070 Shake’s tormented, cathartic mix of rap and R&B was an exciting anomaly in 2020, when a pair of star-turn visitor options on GOOD Music albums led to her putting debut, Modus Vivendi. Two years later, Shake’s despairing, rafters-reaching voice nonetheless holds the identical weight, nevertheless it’s accrued a extra delicate context. On You Can’t Kill Me, her second album, the New Jersey singer-songwriter retains her fashion whereas additionally reining it in, recentering the push-and-pull of romantic anguish that lives on the coronary heart of her music by way of a extra muted supply. Right here, her sound is filled with keening synths, electrical guitars, and heavy drum beats, furnished by co-executive producer and common collaborator Dave Hamelin. Even Shake’s supply is extra measured on You Can’t Kill Me, as she reaches for mumbled melodies slightly than shout-along choruses, however her woozy, plaintive songwriting doesn’t lose its intoxicating contact.
You Can’t Kill Me is at its finest when it presents stunning, welcome wrinkles to Shake’s sound. “Vibrations” opens with over a minute of echoing, ambient vocal experimentation earlier than pivoting into triumphant, head-nodding rap-pop; “Blue Velvet” coasts on breezy, bossa nova strings and hand percussion, a deviation in fashion that Shake makes use of for a tormented ballad a couple of lover’s gown. On the sultry “Physique,” a co-production between Dave Sitek and Mike Dean, Héloïse Letissier of Christine and the Queens presents a punchy counterbalance, matching her low-key vocals with Shake’s to evoke the pangs of bodily attraction. But she not often stays in a contented state of mind for lengthy earlier than the eventual spiral. “I wished your physique,” Shake insists in a frayed, last-ditch plea, “nevertheless it got here together with your soul.”

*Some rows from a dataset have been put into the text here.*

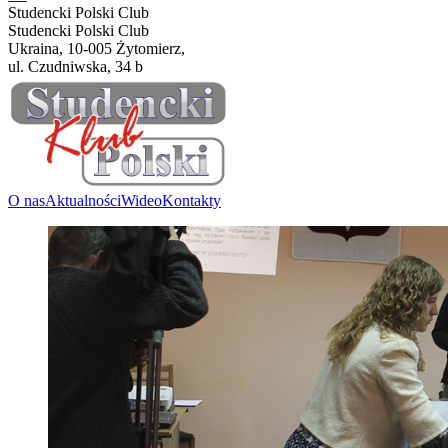
Studencki Polski Club
Studencki Polski Club
Ukraina, 10-005 Żytomierz,
ul. Czudniwska, 34 b
O nas
Aktualności
Wideo
Kontakty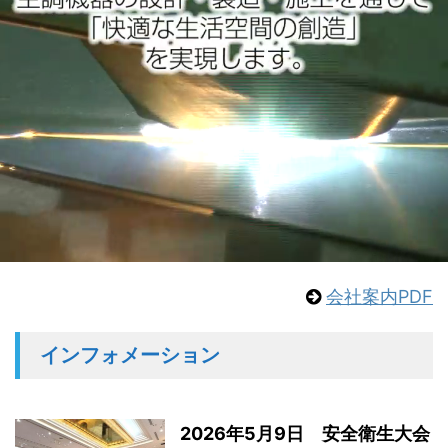
会社案内PDF
インフォメーション
2026年5月9日 安全衛生大会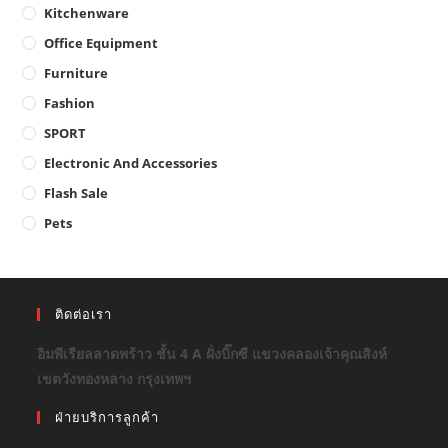
Kitchenware
Office Equipment
Furniture
Fashion
SPORT
Electronic And Accessories
Flash Sale
Pets
ติดต่อเรา
อิมพีเรียลลาดพร้าว ชั้น 4 A ฝั่งบิ๊กซี แขวงคลองเจ้าคุณสิงห์
เขตวังทองหลาง กรุงเทพฯ
ฝ่ายบริการลูกค้า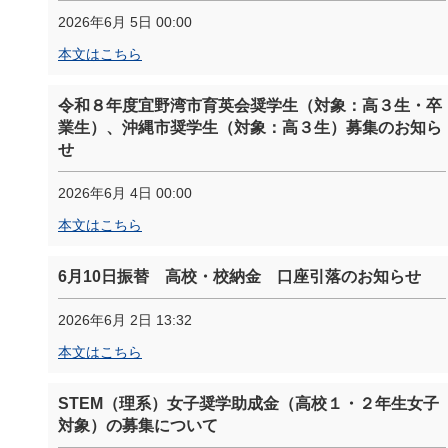
2026年6月 5日 00:00
本文はこちら
令和８年度宜野湾市育英会奨学生（対象：高３生・卒
業生）、沖縄市奨学生（対象：高３生）募集のお知ら
せ
2026年6月 4日 00:00
本文はこちら
6月10日振替 高校・校納金 口座引落のお知らせ
2026年6月 2日 13:32
本文はこちら
STEM（理系）女子奨学助成金（高校１・２年生女子
対象）の募集について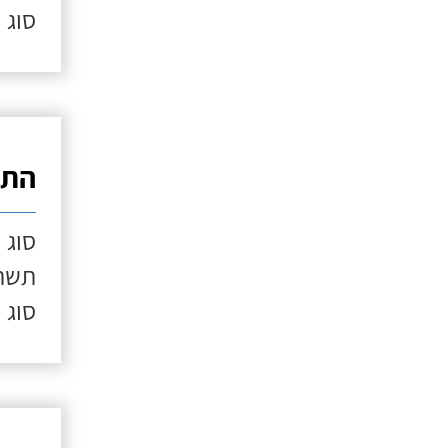
סוג 
התק
סוג 
תשתי
סוג 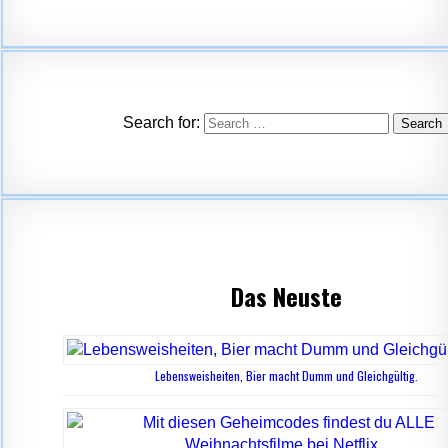
Search for:
Das Neuste
Lebensweisheiten, Bier macht Dumm und Gleichgültig.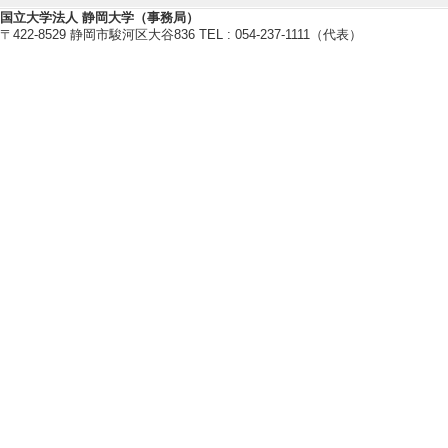
Human Studies o
国立大学法人 静岡大学（事務局）
〒422-8529 静岡市駿河区大谷836 TEL : 054-237-1111（代表）
該当しない
[責任著者・共著者
[著者] Aug Nishiza
[2]. When “friends”
ces in the context 
Discourse Studie
文] 該当しない
[責任著者・共著者
[著者] Ryo Okaza
[3]. The synchronize
and instructed act
Language & Comm
共著論文] 該当し
[責任著者・共著者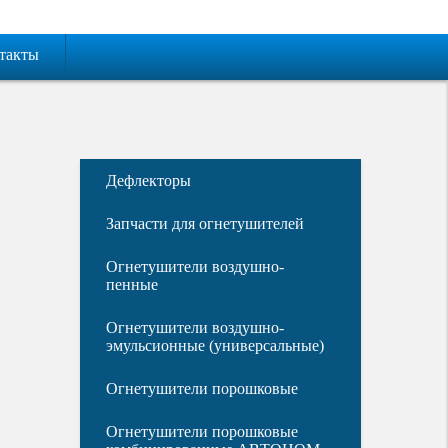
такты
Дефлекторы
Запчасти для огнетушителей
Огнетушители воздушно-
пенные
Огнетушители воздушно-
эмульсионные (универсальные)
Огнетушители порошковые
Огнетушители порошковые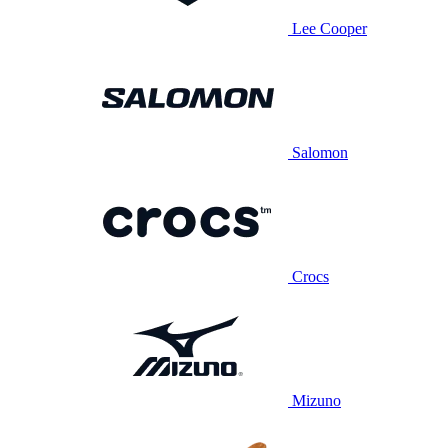
Lee Cooper
Salomon
Crocs
Mizuno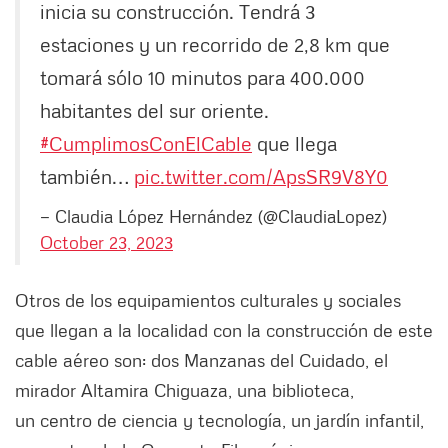
inicia su construcción. Tendrá 3
estaciones y un recorrido de 2,8 km que
tomará sólo 10 minutos para 400.000
habitantes del sur oriente.
#CumplimosConElCable
que llega
también…
pic.twitter.com/ApsSR9V8Y0
— Claudia López Hernández (@ClaudiaLopez)
October 23, 2023
Otros de los equipamientos culturales y sociales
que llegan a la localidad con la construcción de este
cable aéreo son: dos Manzanas del Cuidado, el
mirador Altamira Chiguaza, una biblioteca,
un centro de ciencia y tecnología, un jardín infantil,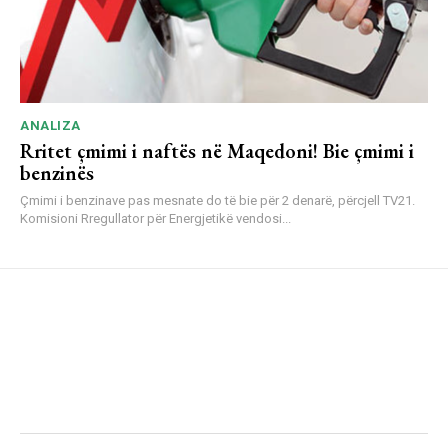
ANALIZA
Rritet çmimi i naftës në Maqedoni! Bie çmimi i
benzinës
Çmimi i benzinave pas mesnate do të bie për 2 denarë, përcjell TV21.
Komisioni Rregullator për Energjetikë vendosi...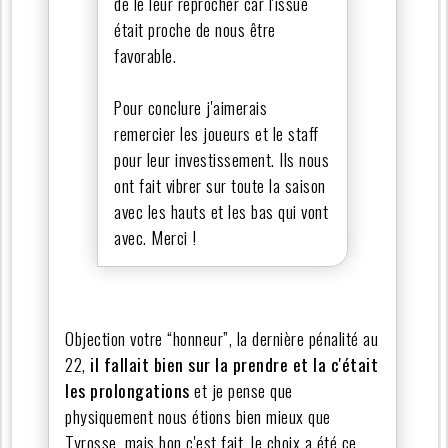
de le leur reprocher car l'issue
était proche de nous être
favorable.
Pour conclure j'aimerais
remercier les joueurs et le staff
pour leur investissement. Ils nous
ont fait vibrer sur toute la saison
avec les hauts et les bas qui vont
avec. Merci !
Objection votre “honneur”, la dernière pénalité au
22,
il fallait bien sur la prendre et la c'était
les prolongations
et je pense que
physiquement nous étions bien mieux que
Tyrosse, mais bon c'est fait, le choix a été ce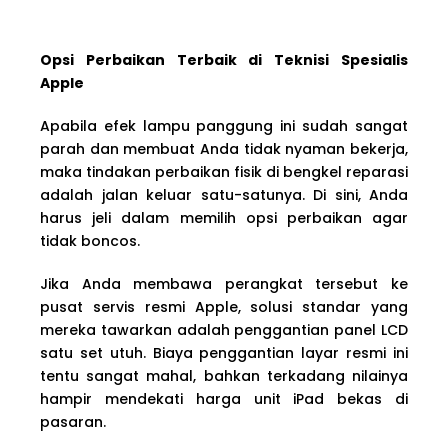
Opsi Perbaikan Terbaik di Teknisi Spesialis
Apple
Apabila efek lampu panggung ini sudah sangat
parah dan membuat Anda tidak nyaman bekerja,
maka tindakan perbaikan fisik di bengkel reparasi
adalah jalan keluar satu-satunya. Di sini, Anda
harus jeli dalam memilih opsi perbaikan agar
tidak boncos.
Jika Anda membawa perangkat tersebut ke
pusat servis resmi Apple, solusi standar yang
mereka tawarkan adalah penggantian panel LCD
satu set utuh. Biaya penggantian layar resmi ini
tentu sangat mahal, bahkan terkadang nilainya
hampir mendekati harga unit iPad bekas di
pasaran.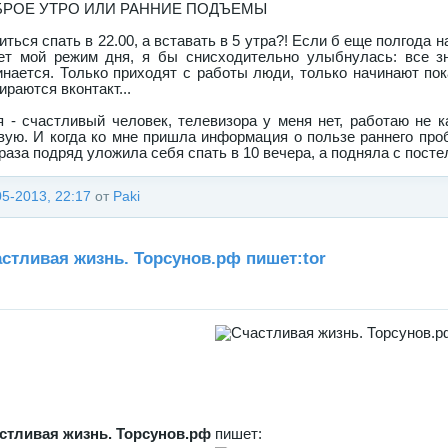
БРОЕ УТРО ИЛИ РАННИЕ ПОДЪЕМЫ
ться спать в 22.00, а вставать в 5 утра?! Если б еще полгода на
ет мой режим дня, я бы снисходительно улыбнулась: все з
инается. Только приходят с работы люди, только начинают по
ираются вконтакт...
я - счастливый человек, телевизора у меня нет, работаю не
вую. И когда ко мне пришла информация о пользе раннего про
раза подряд уложила себя спать в 10 вечера, а подняла с постел
05-2013, 22:17
от
Paki
стливая жизнь. Торсунов.рф пишет:tor
стливая жизнь. Торсунов.рф
пишет: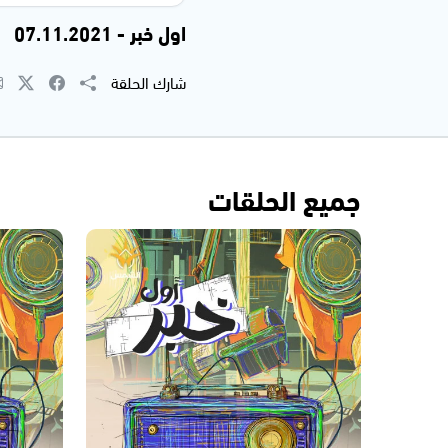
اول خبر - 07.11.2021
شارك الحلقة
جميع الحلقات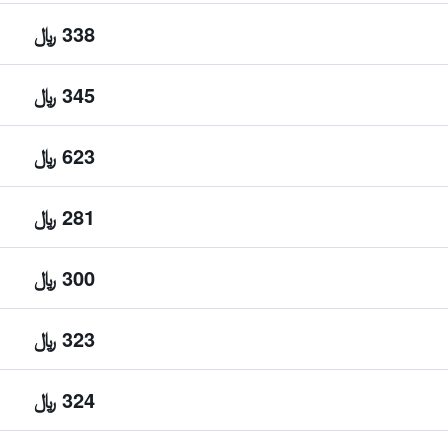
338 ﷼
345 ﷼
623 ﷼
281 ﷼
300 ﷼
323 ﷼
324 ﷼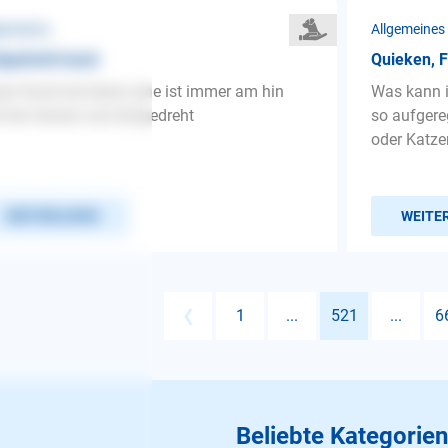
gemeines
Allgemeines
fgedreht hund
Quieken, F
er Hund hat keine ruhe ist immer am hin
Was kann i
 her rennen und Aufgedreht
so aufgere
oder Katze
WEITERLESEN
WEITE
❮
1
...
521
...
6
Beliebte Kategorien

Like Modus Vivendi, many of the lyrics on You Can’t Kill Me concentrate on troublesome heartache and self-reflection, however right here she involves sharper realizations about changing into one other supply of her personal ache. “I wanna drink all night time and keep inside/I believe I been the issue,” she croons on early standout “Invited,” the phrases sparse towards a billowing, delicately plucked melody. The album traces a free arc towards transferring on from a previous flame. By “Vibrations,” a assured Shake is able to wager on herself and attain the opposite facet: “You’ll by no means lead me to the place you need me.”
The contemplation and development takes You Can’t Kill Me just a little deeper than her previous work, however typically the softened vocal supply underscores her weaker songwriting. Songs vacillate between affecting ruminations on romantic confusion and mushy philosophical musings. On the frictionless “Wine and Spirits,” a dirgey ballad about how fame has deteriorated a relationship, she fumbles over repeated clumsy phrasing. “Yin and the yang is greater than only a image,” she trills beneath melodramatic peals of guitar. “Life is ’bout stability, battle and concord.” The koan-like setups frustratingly hinder the album’s extra gripping moments of self-examination.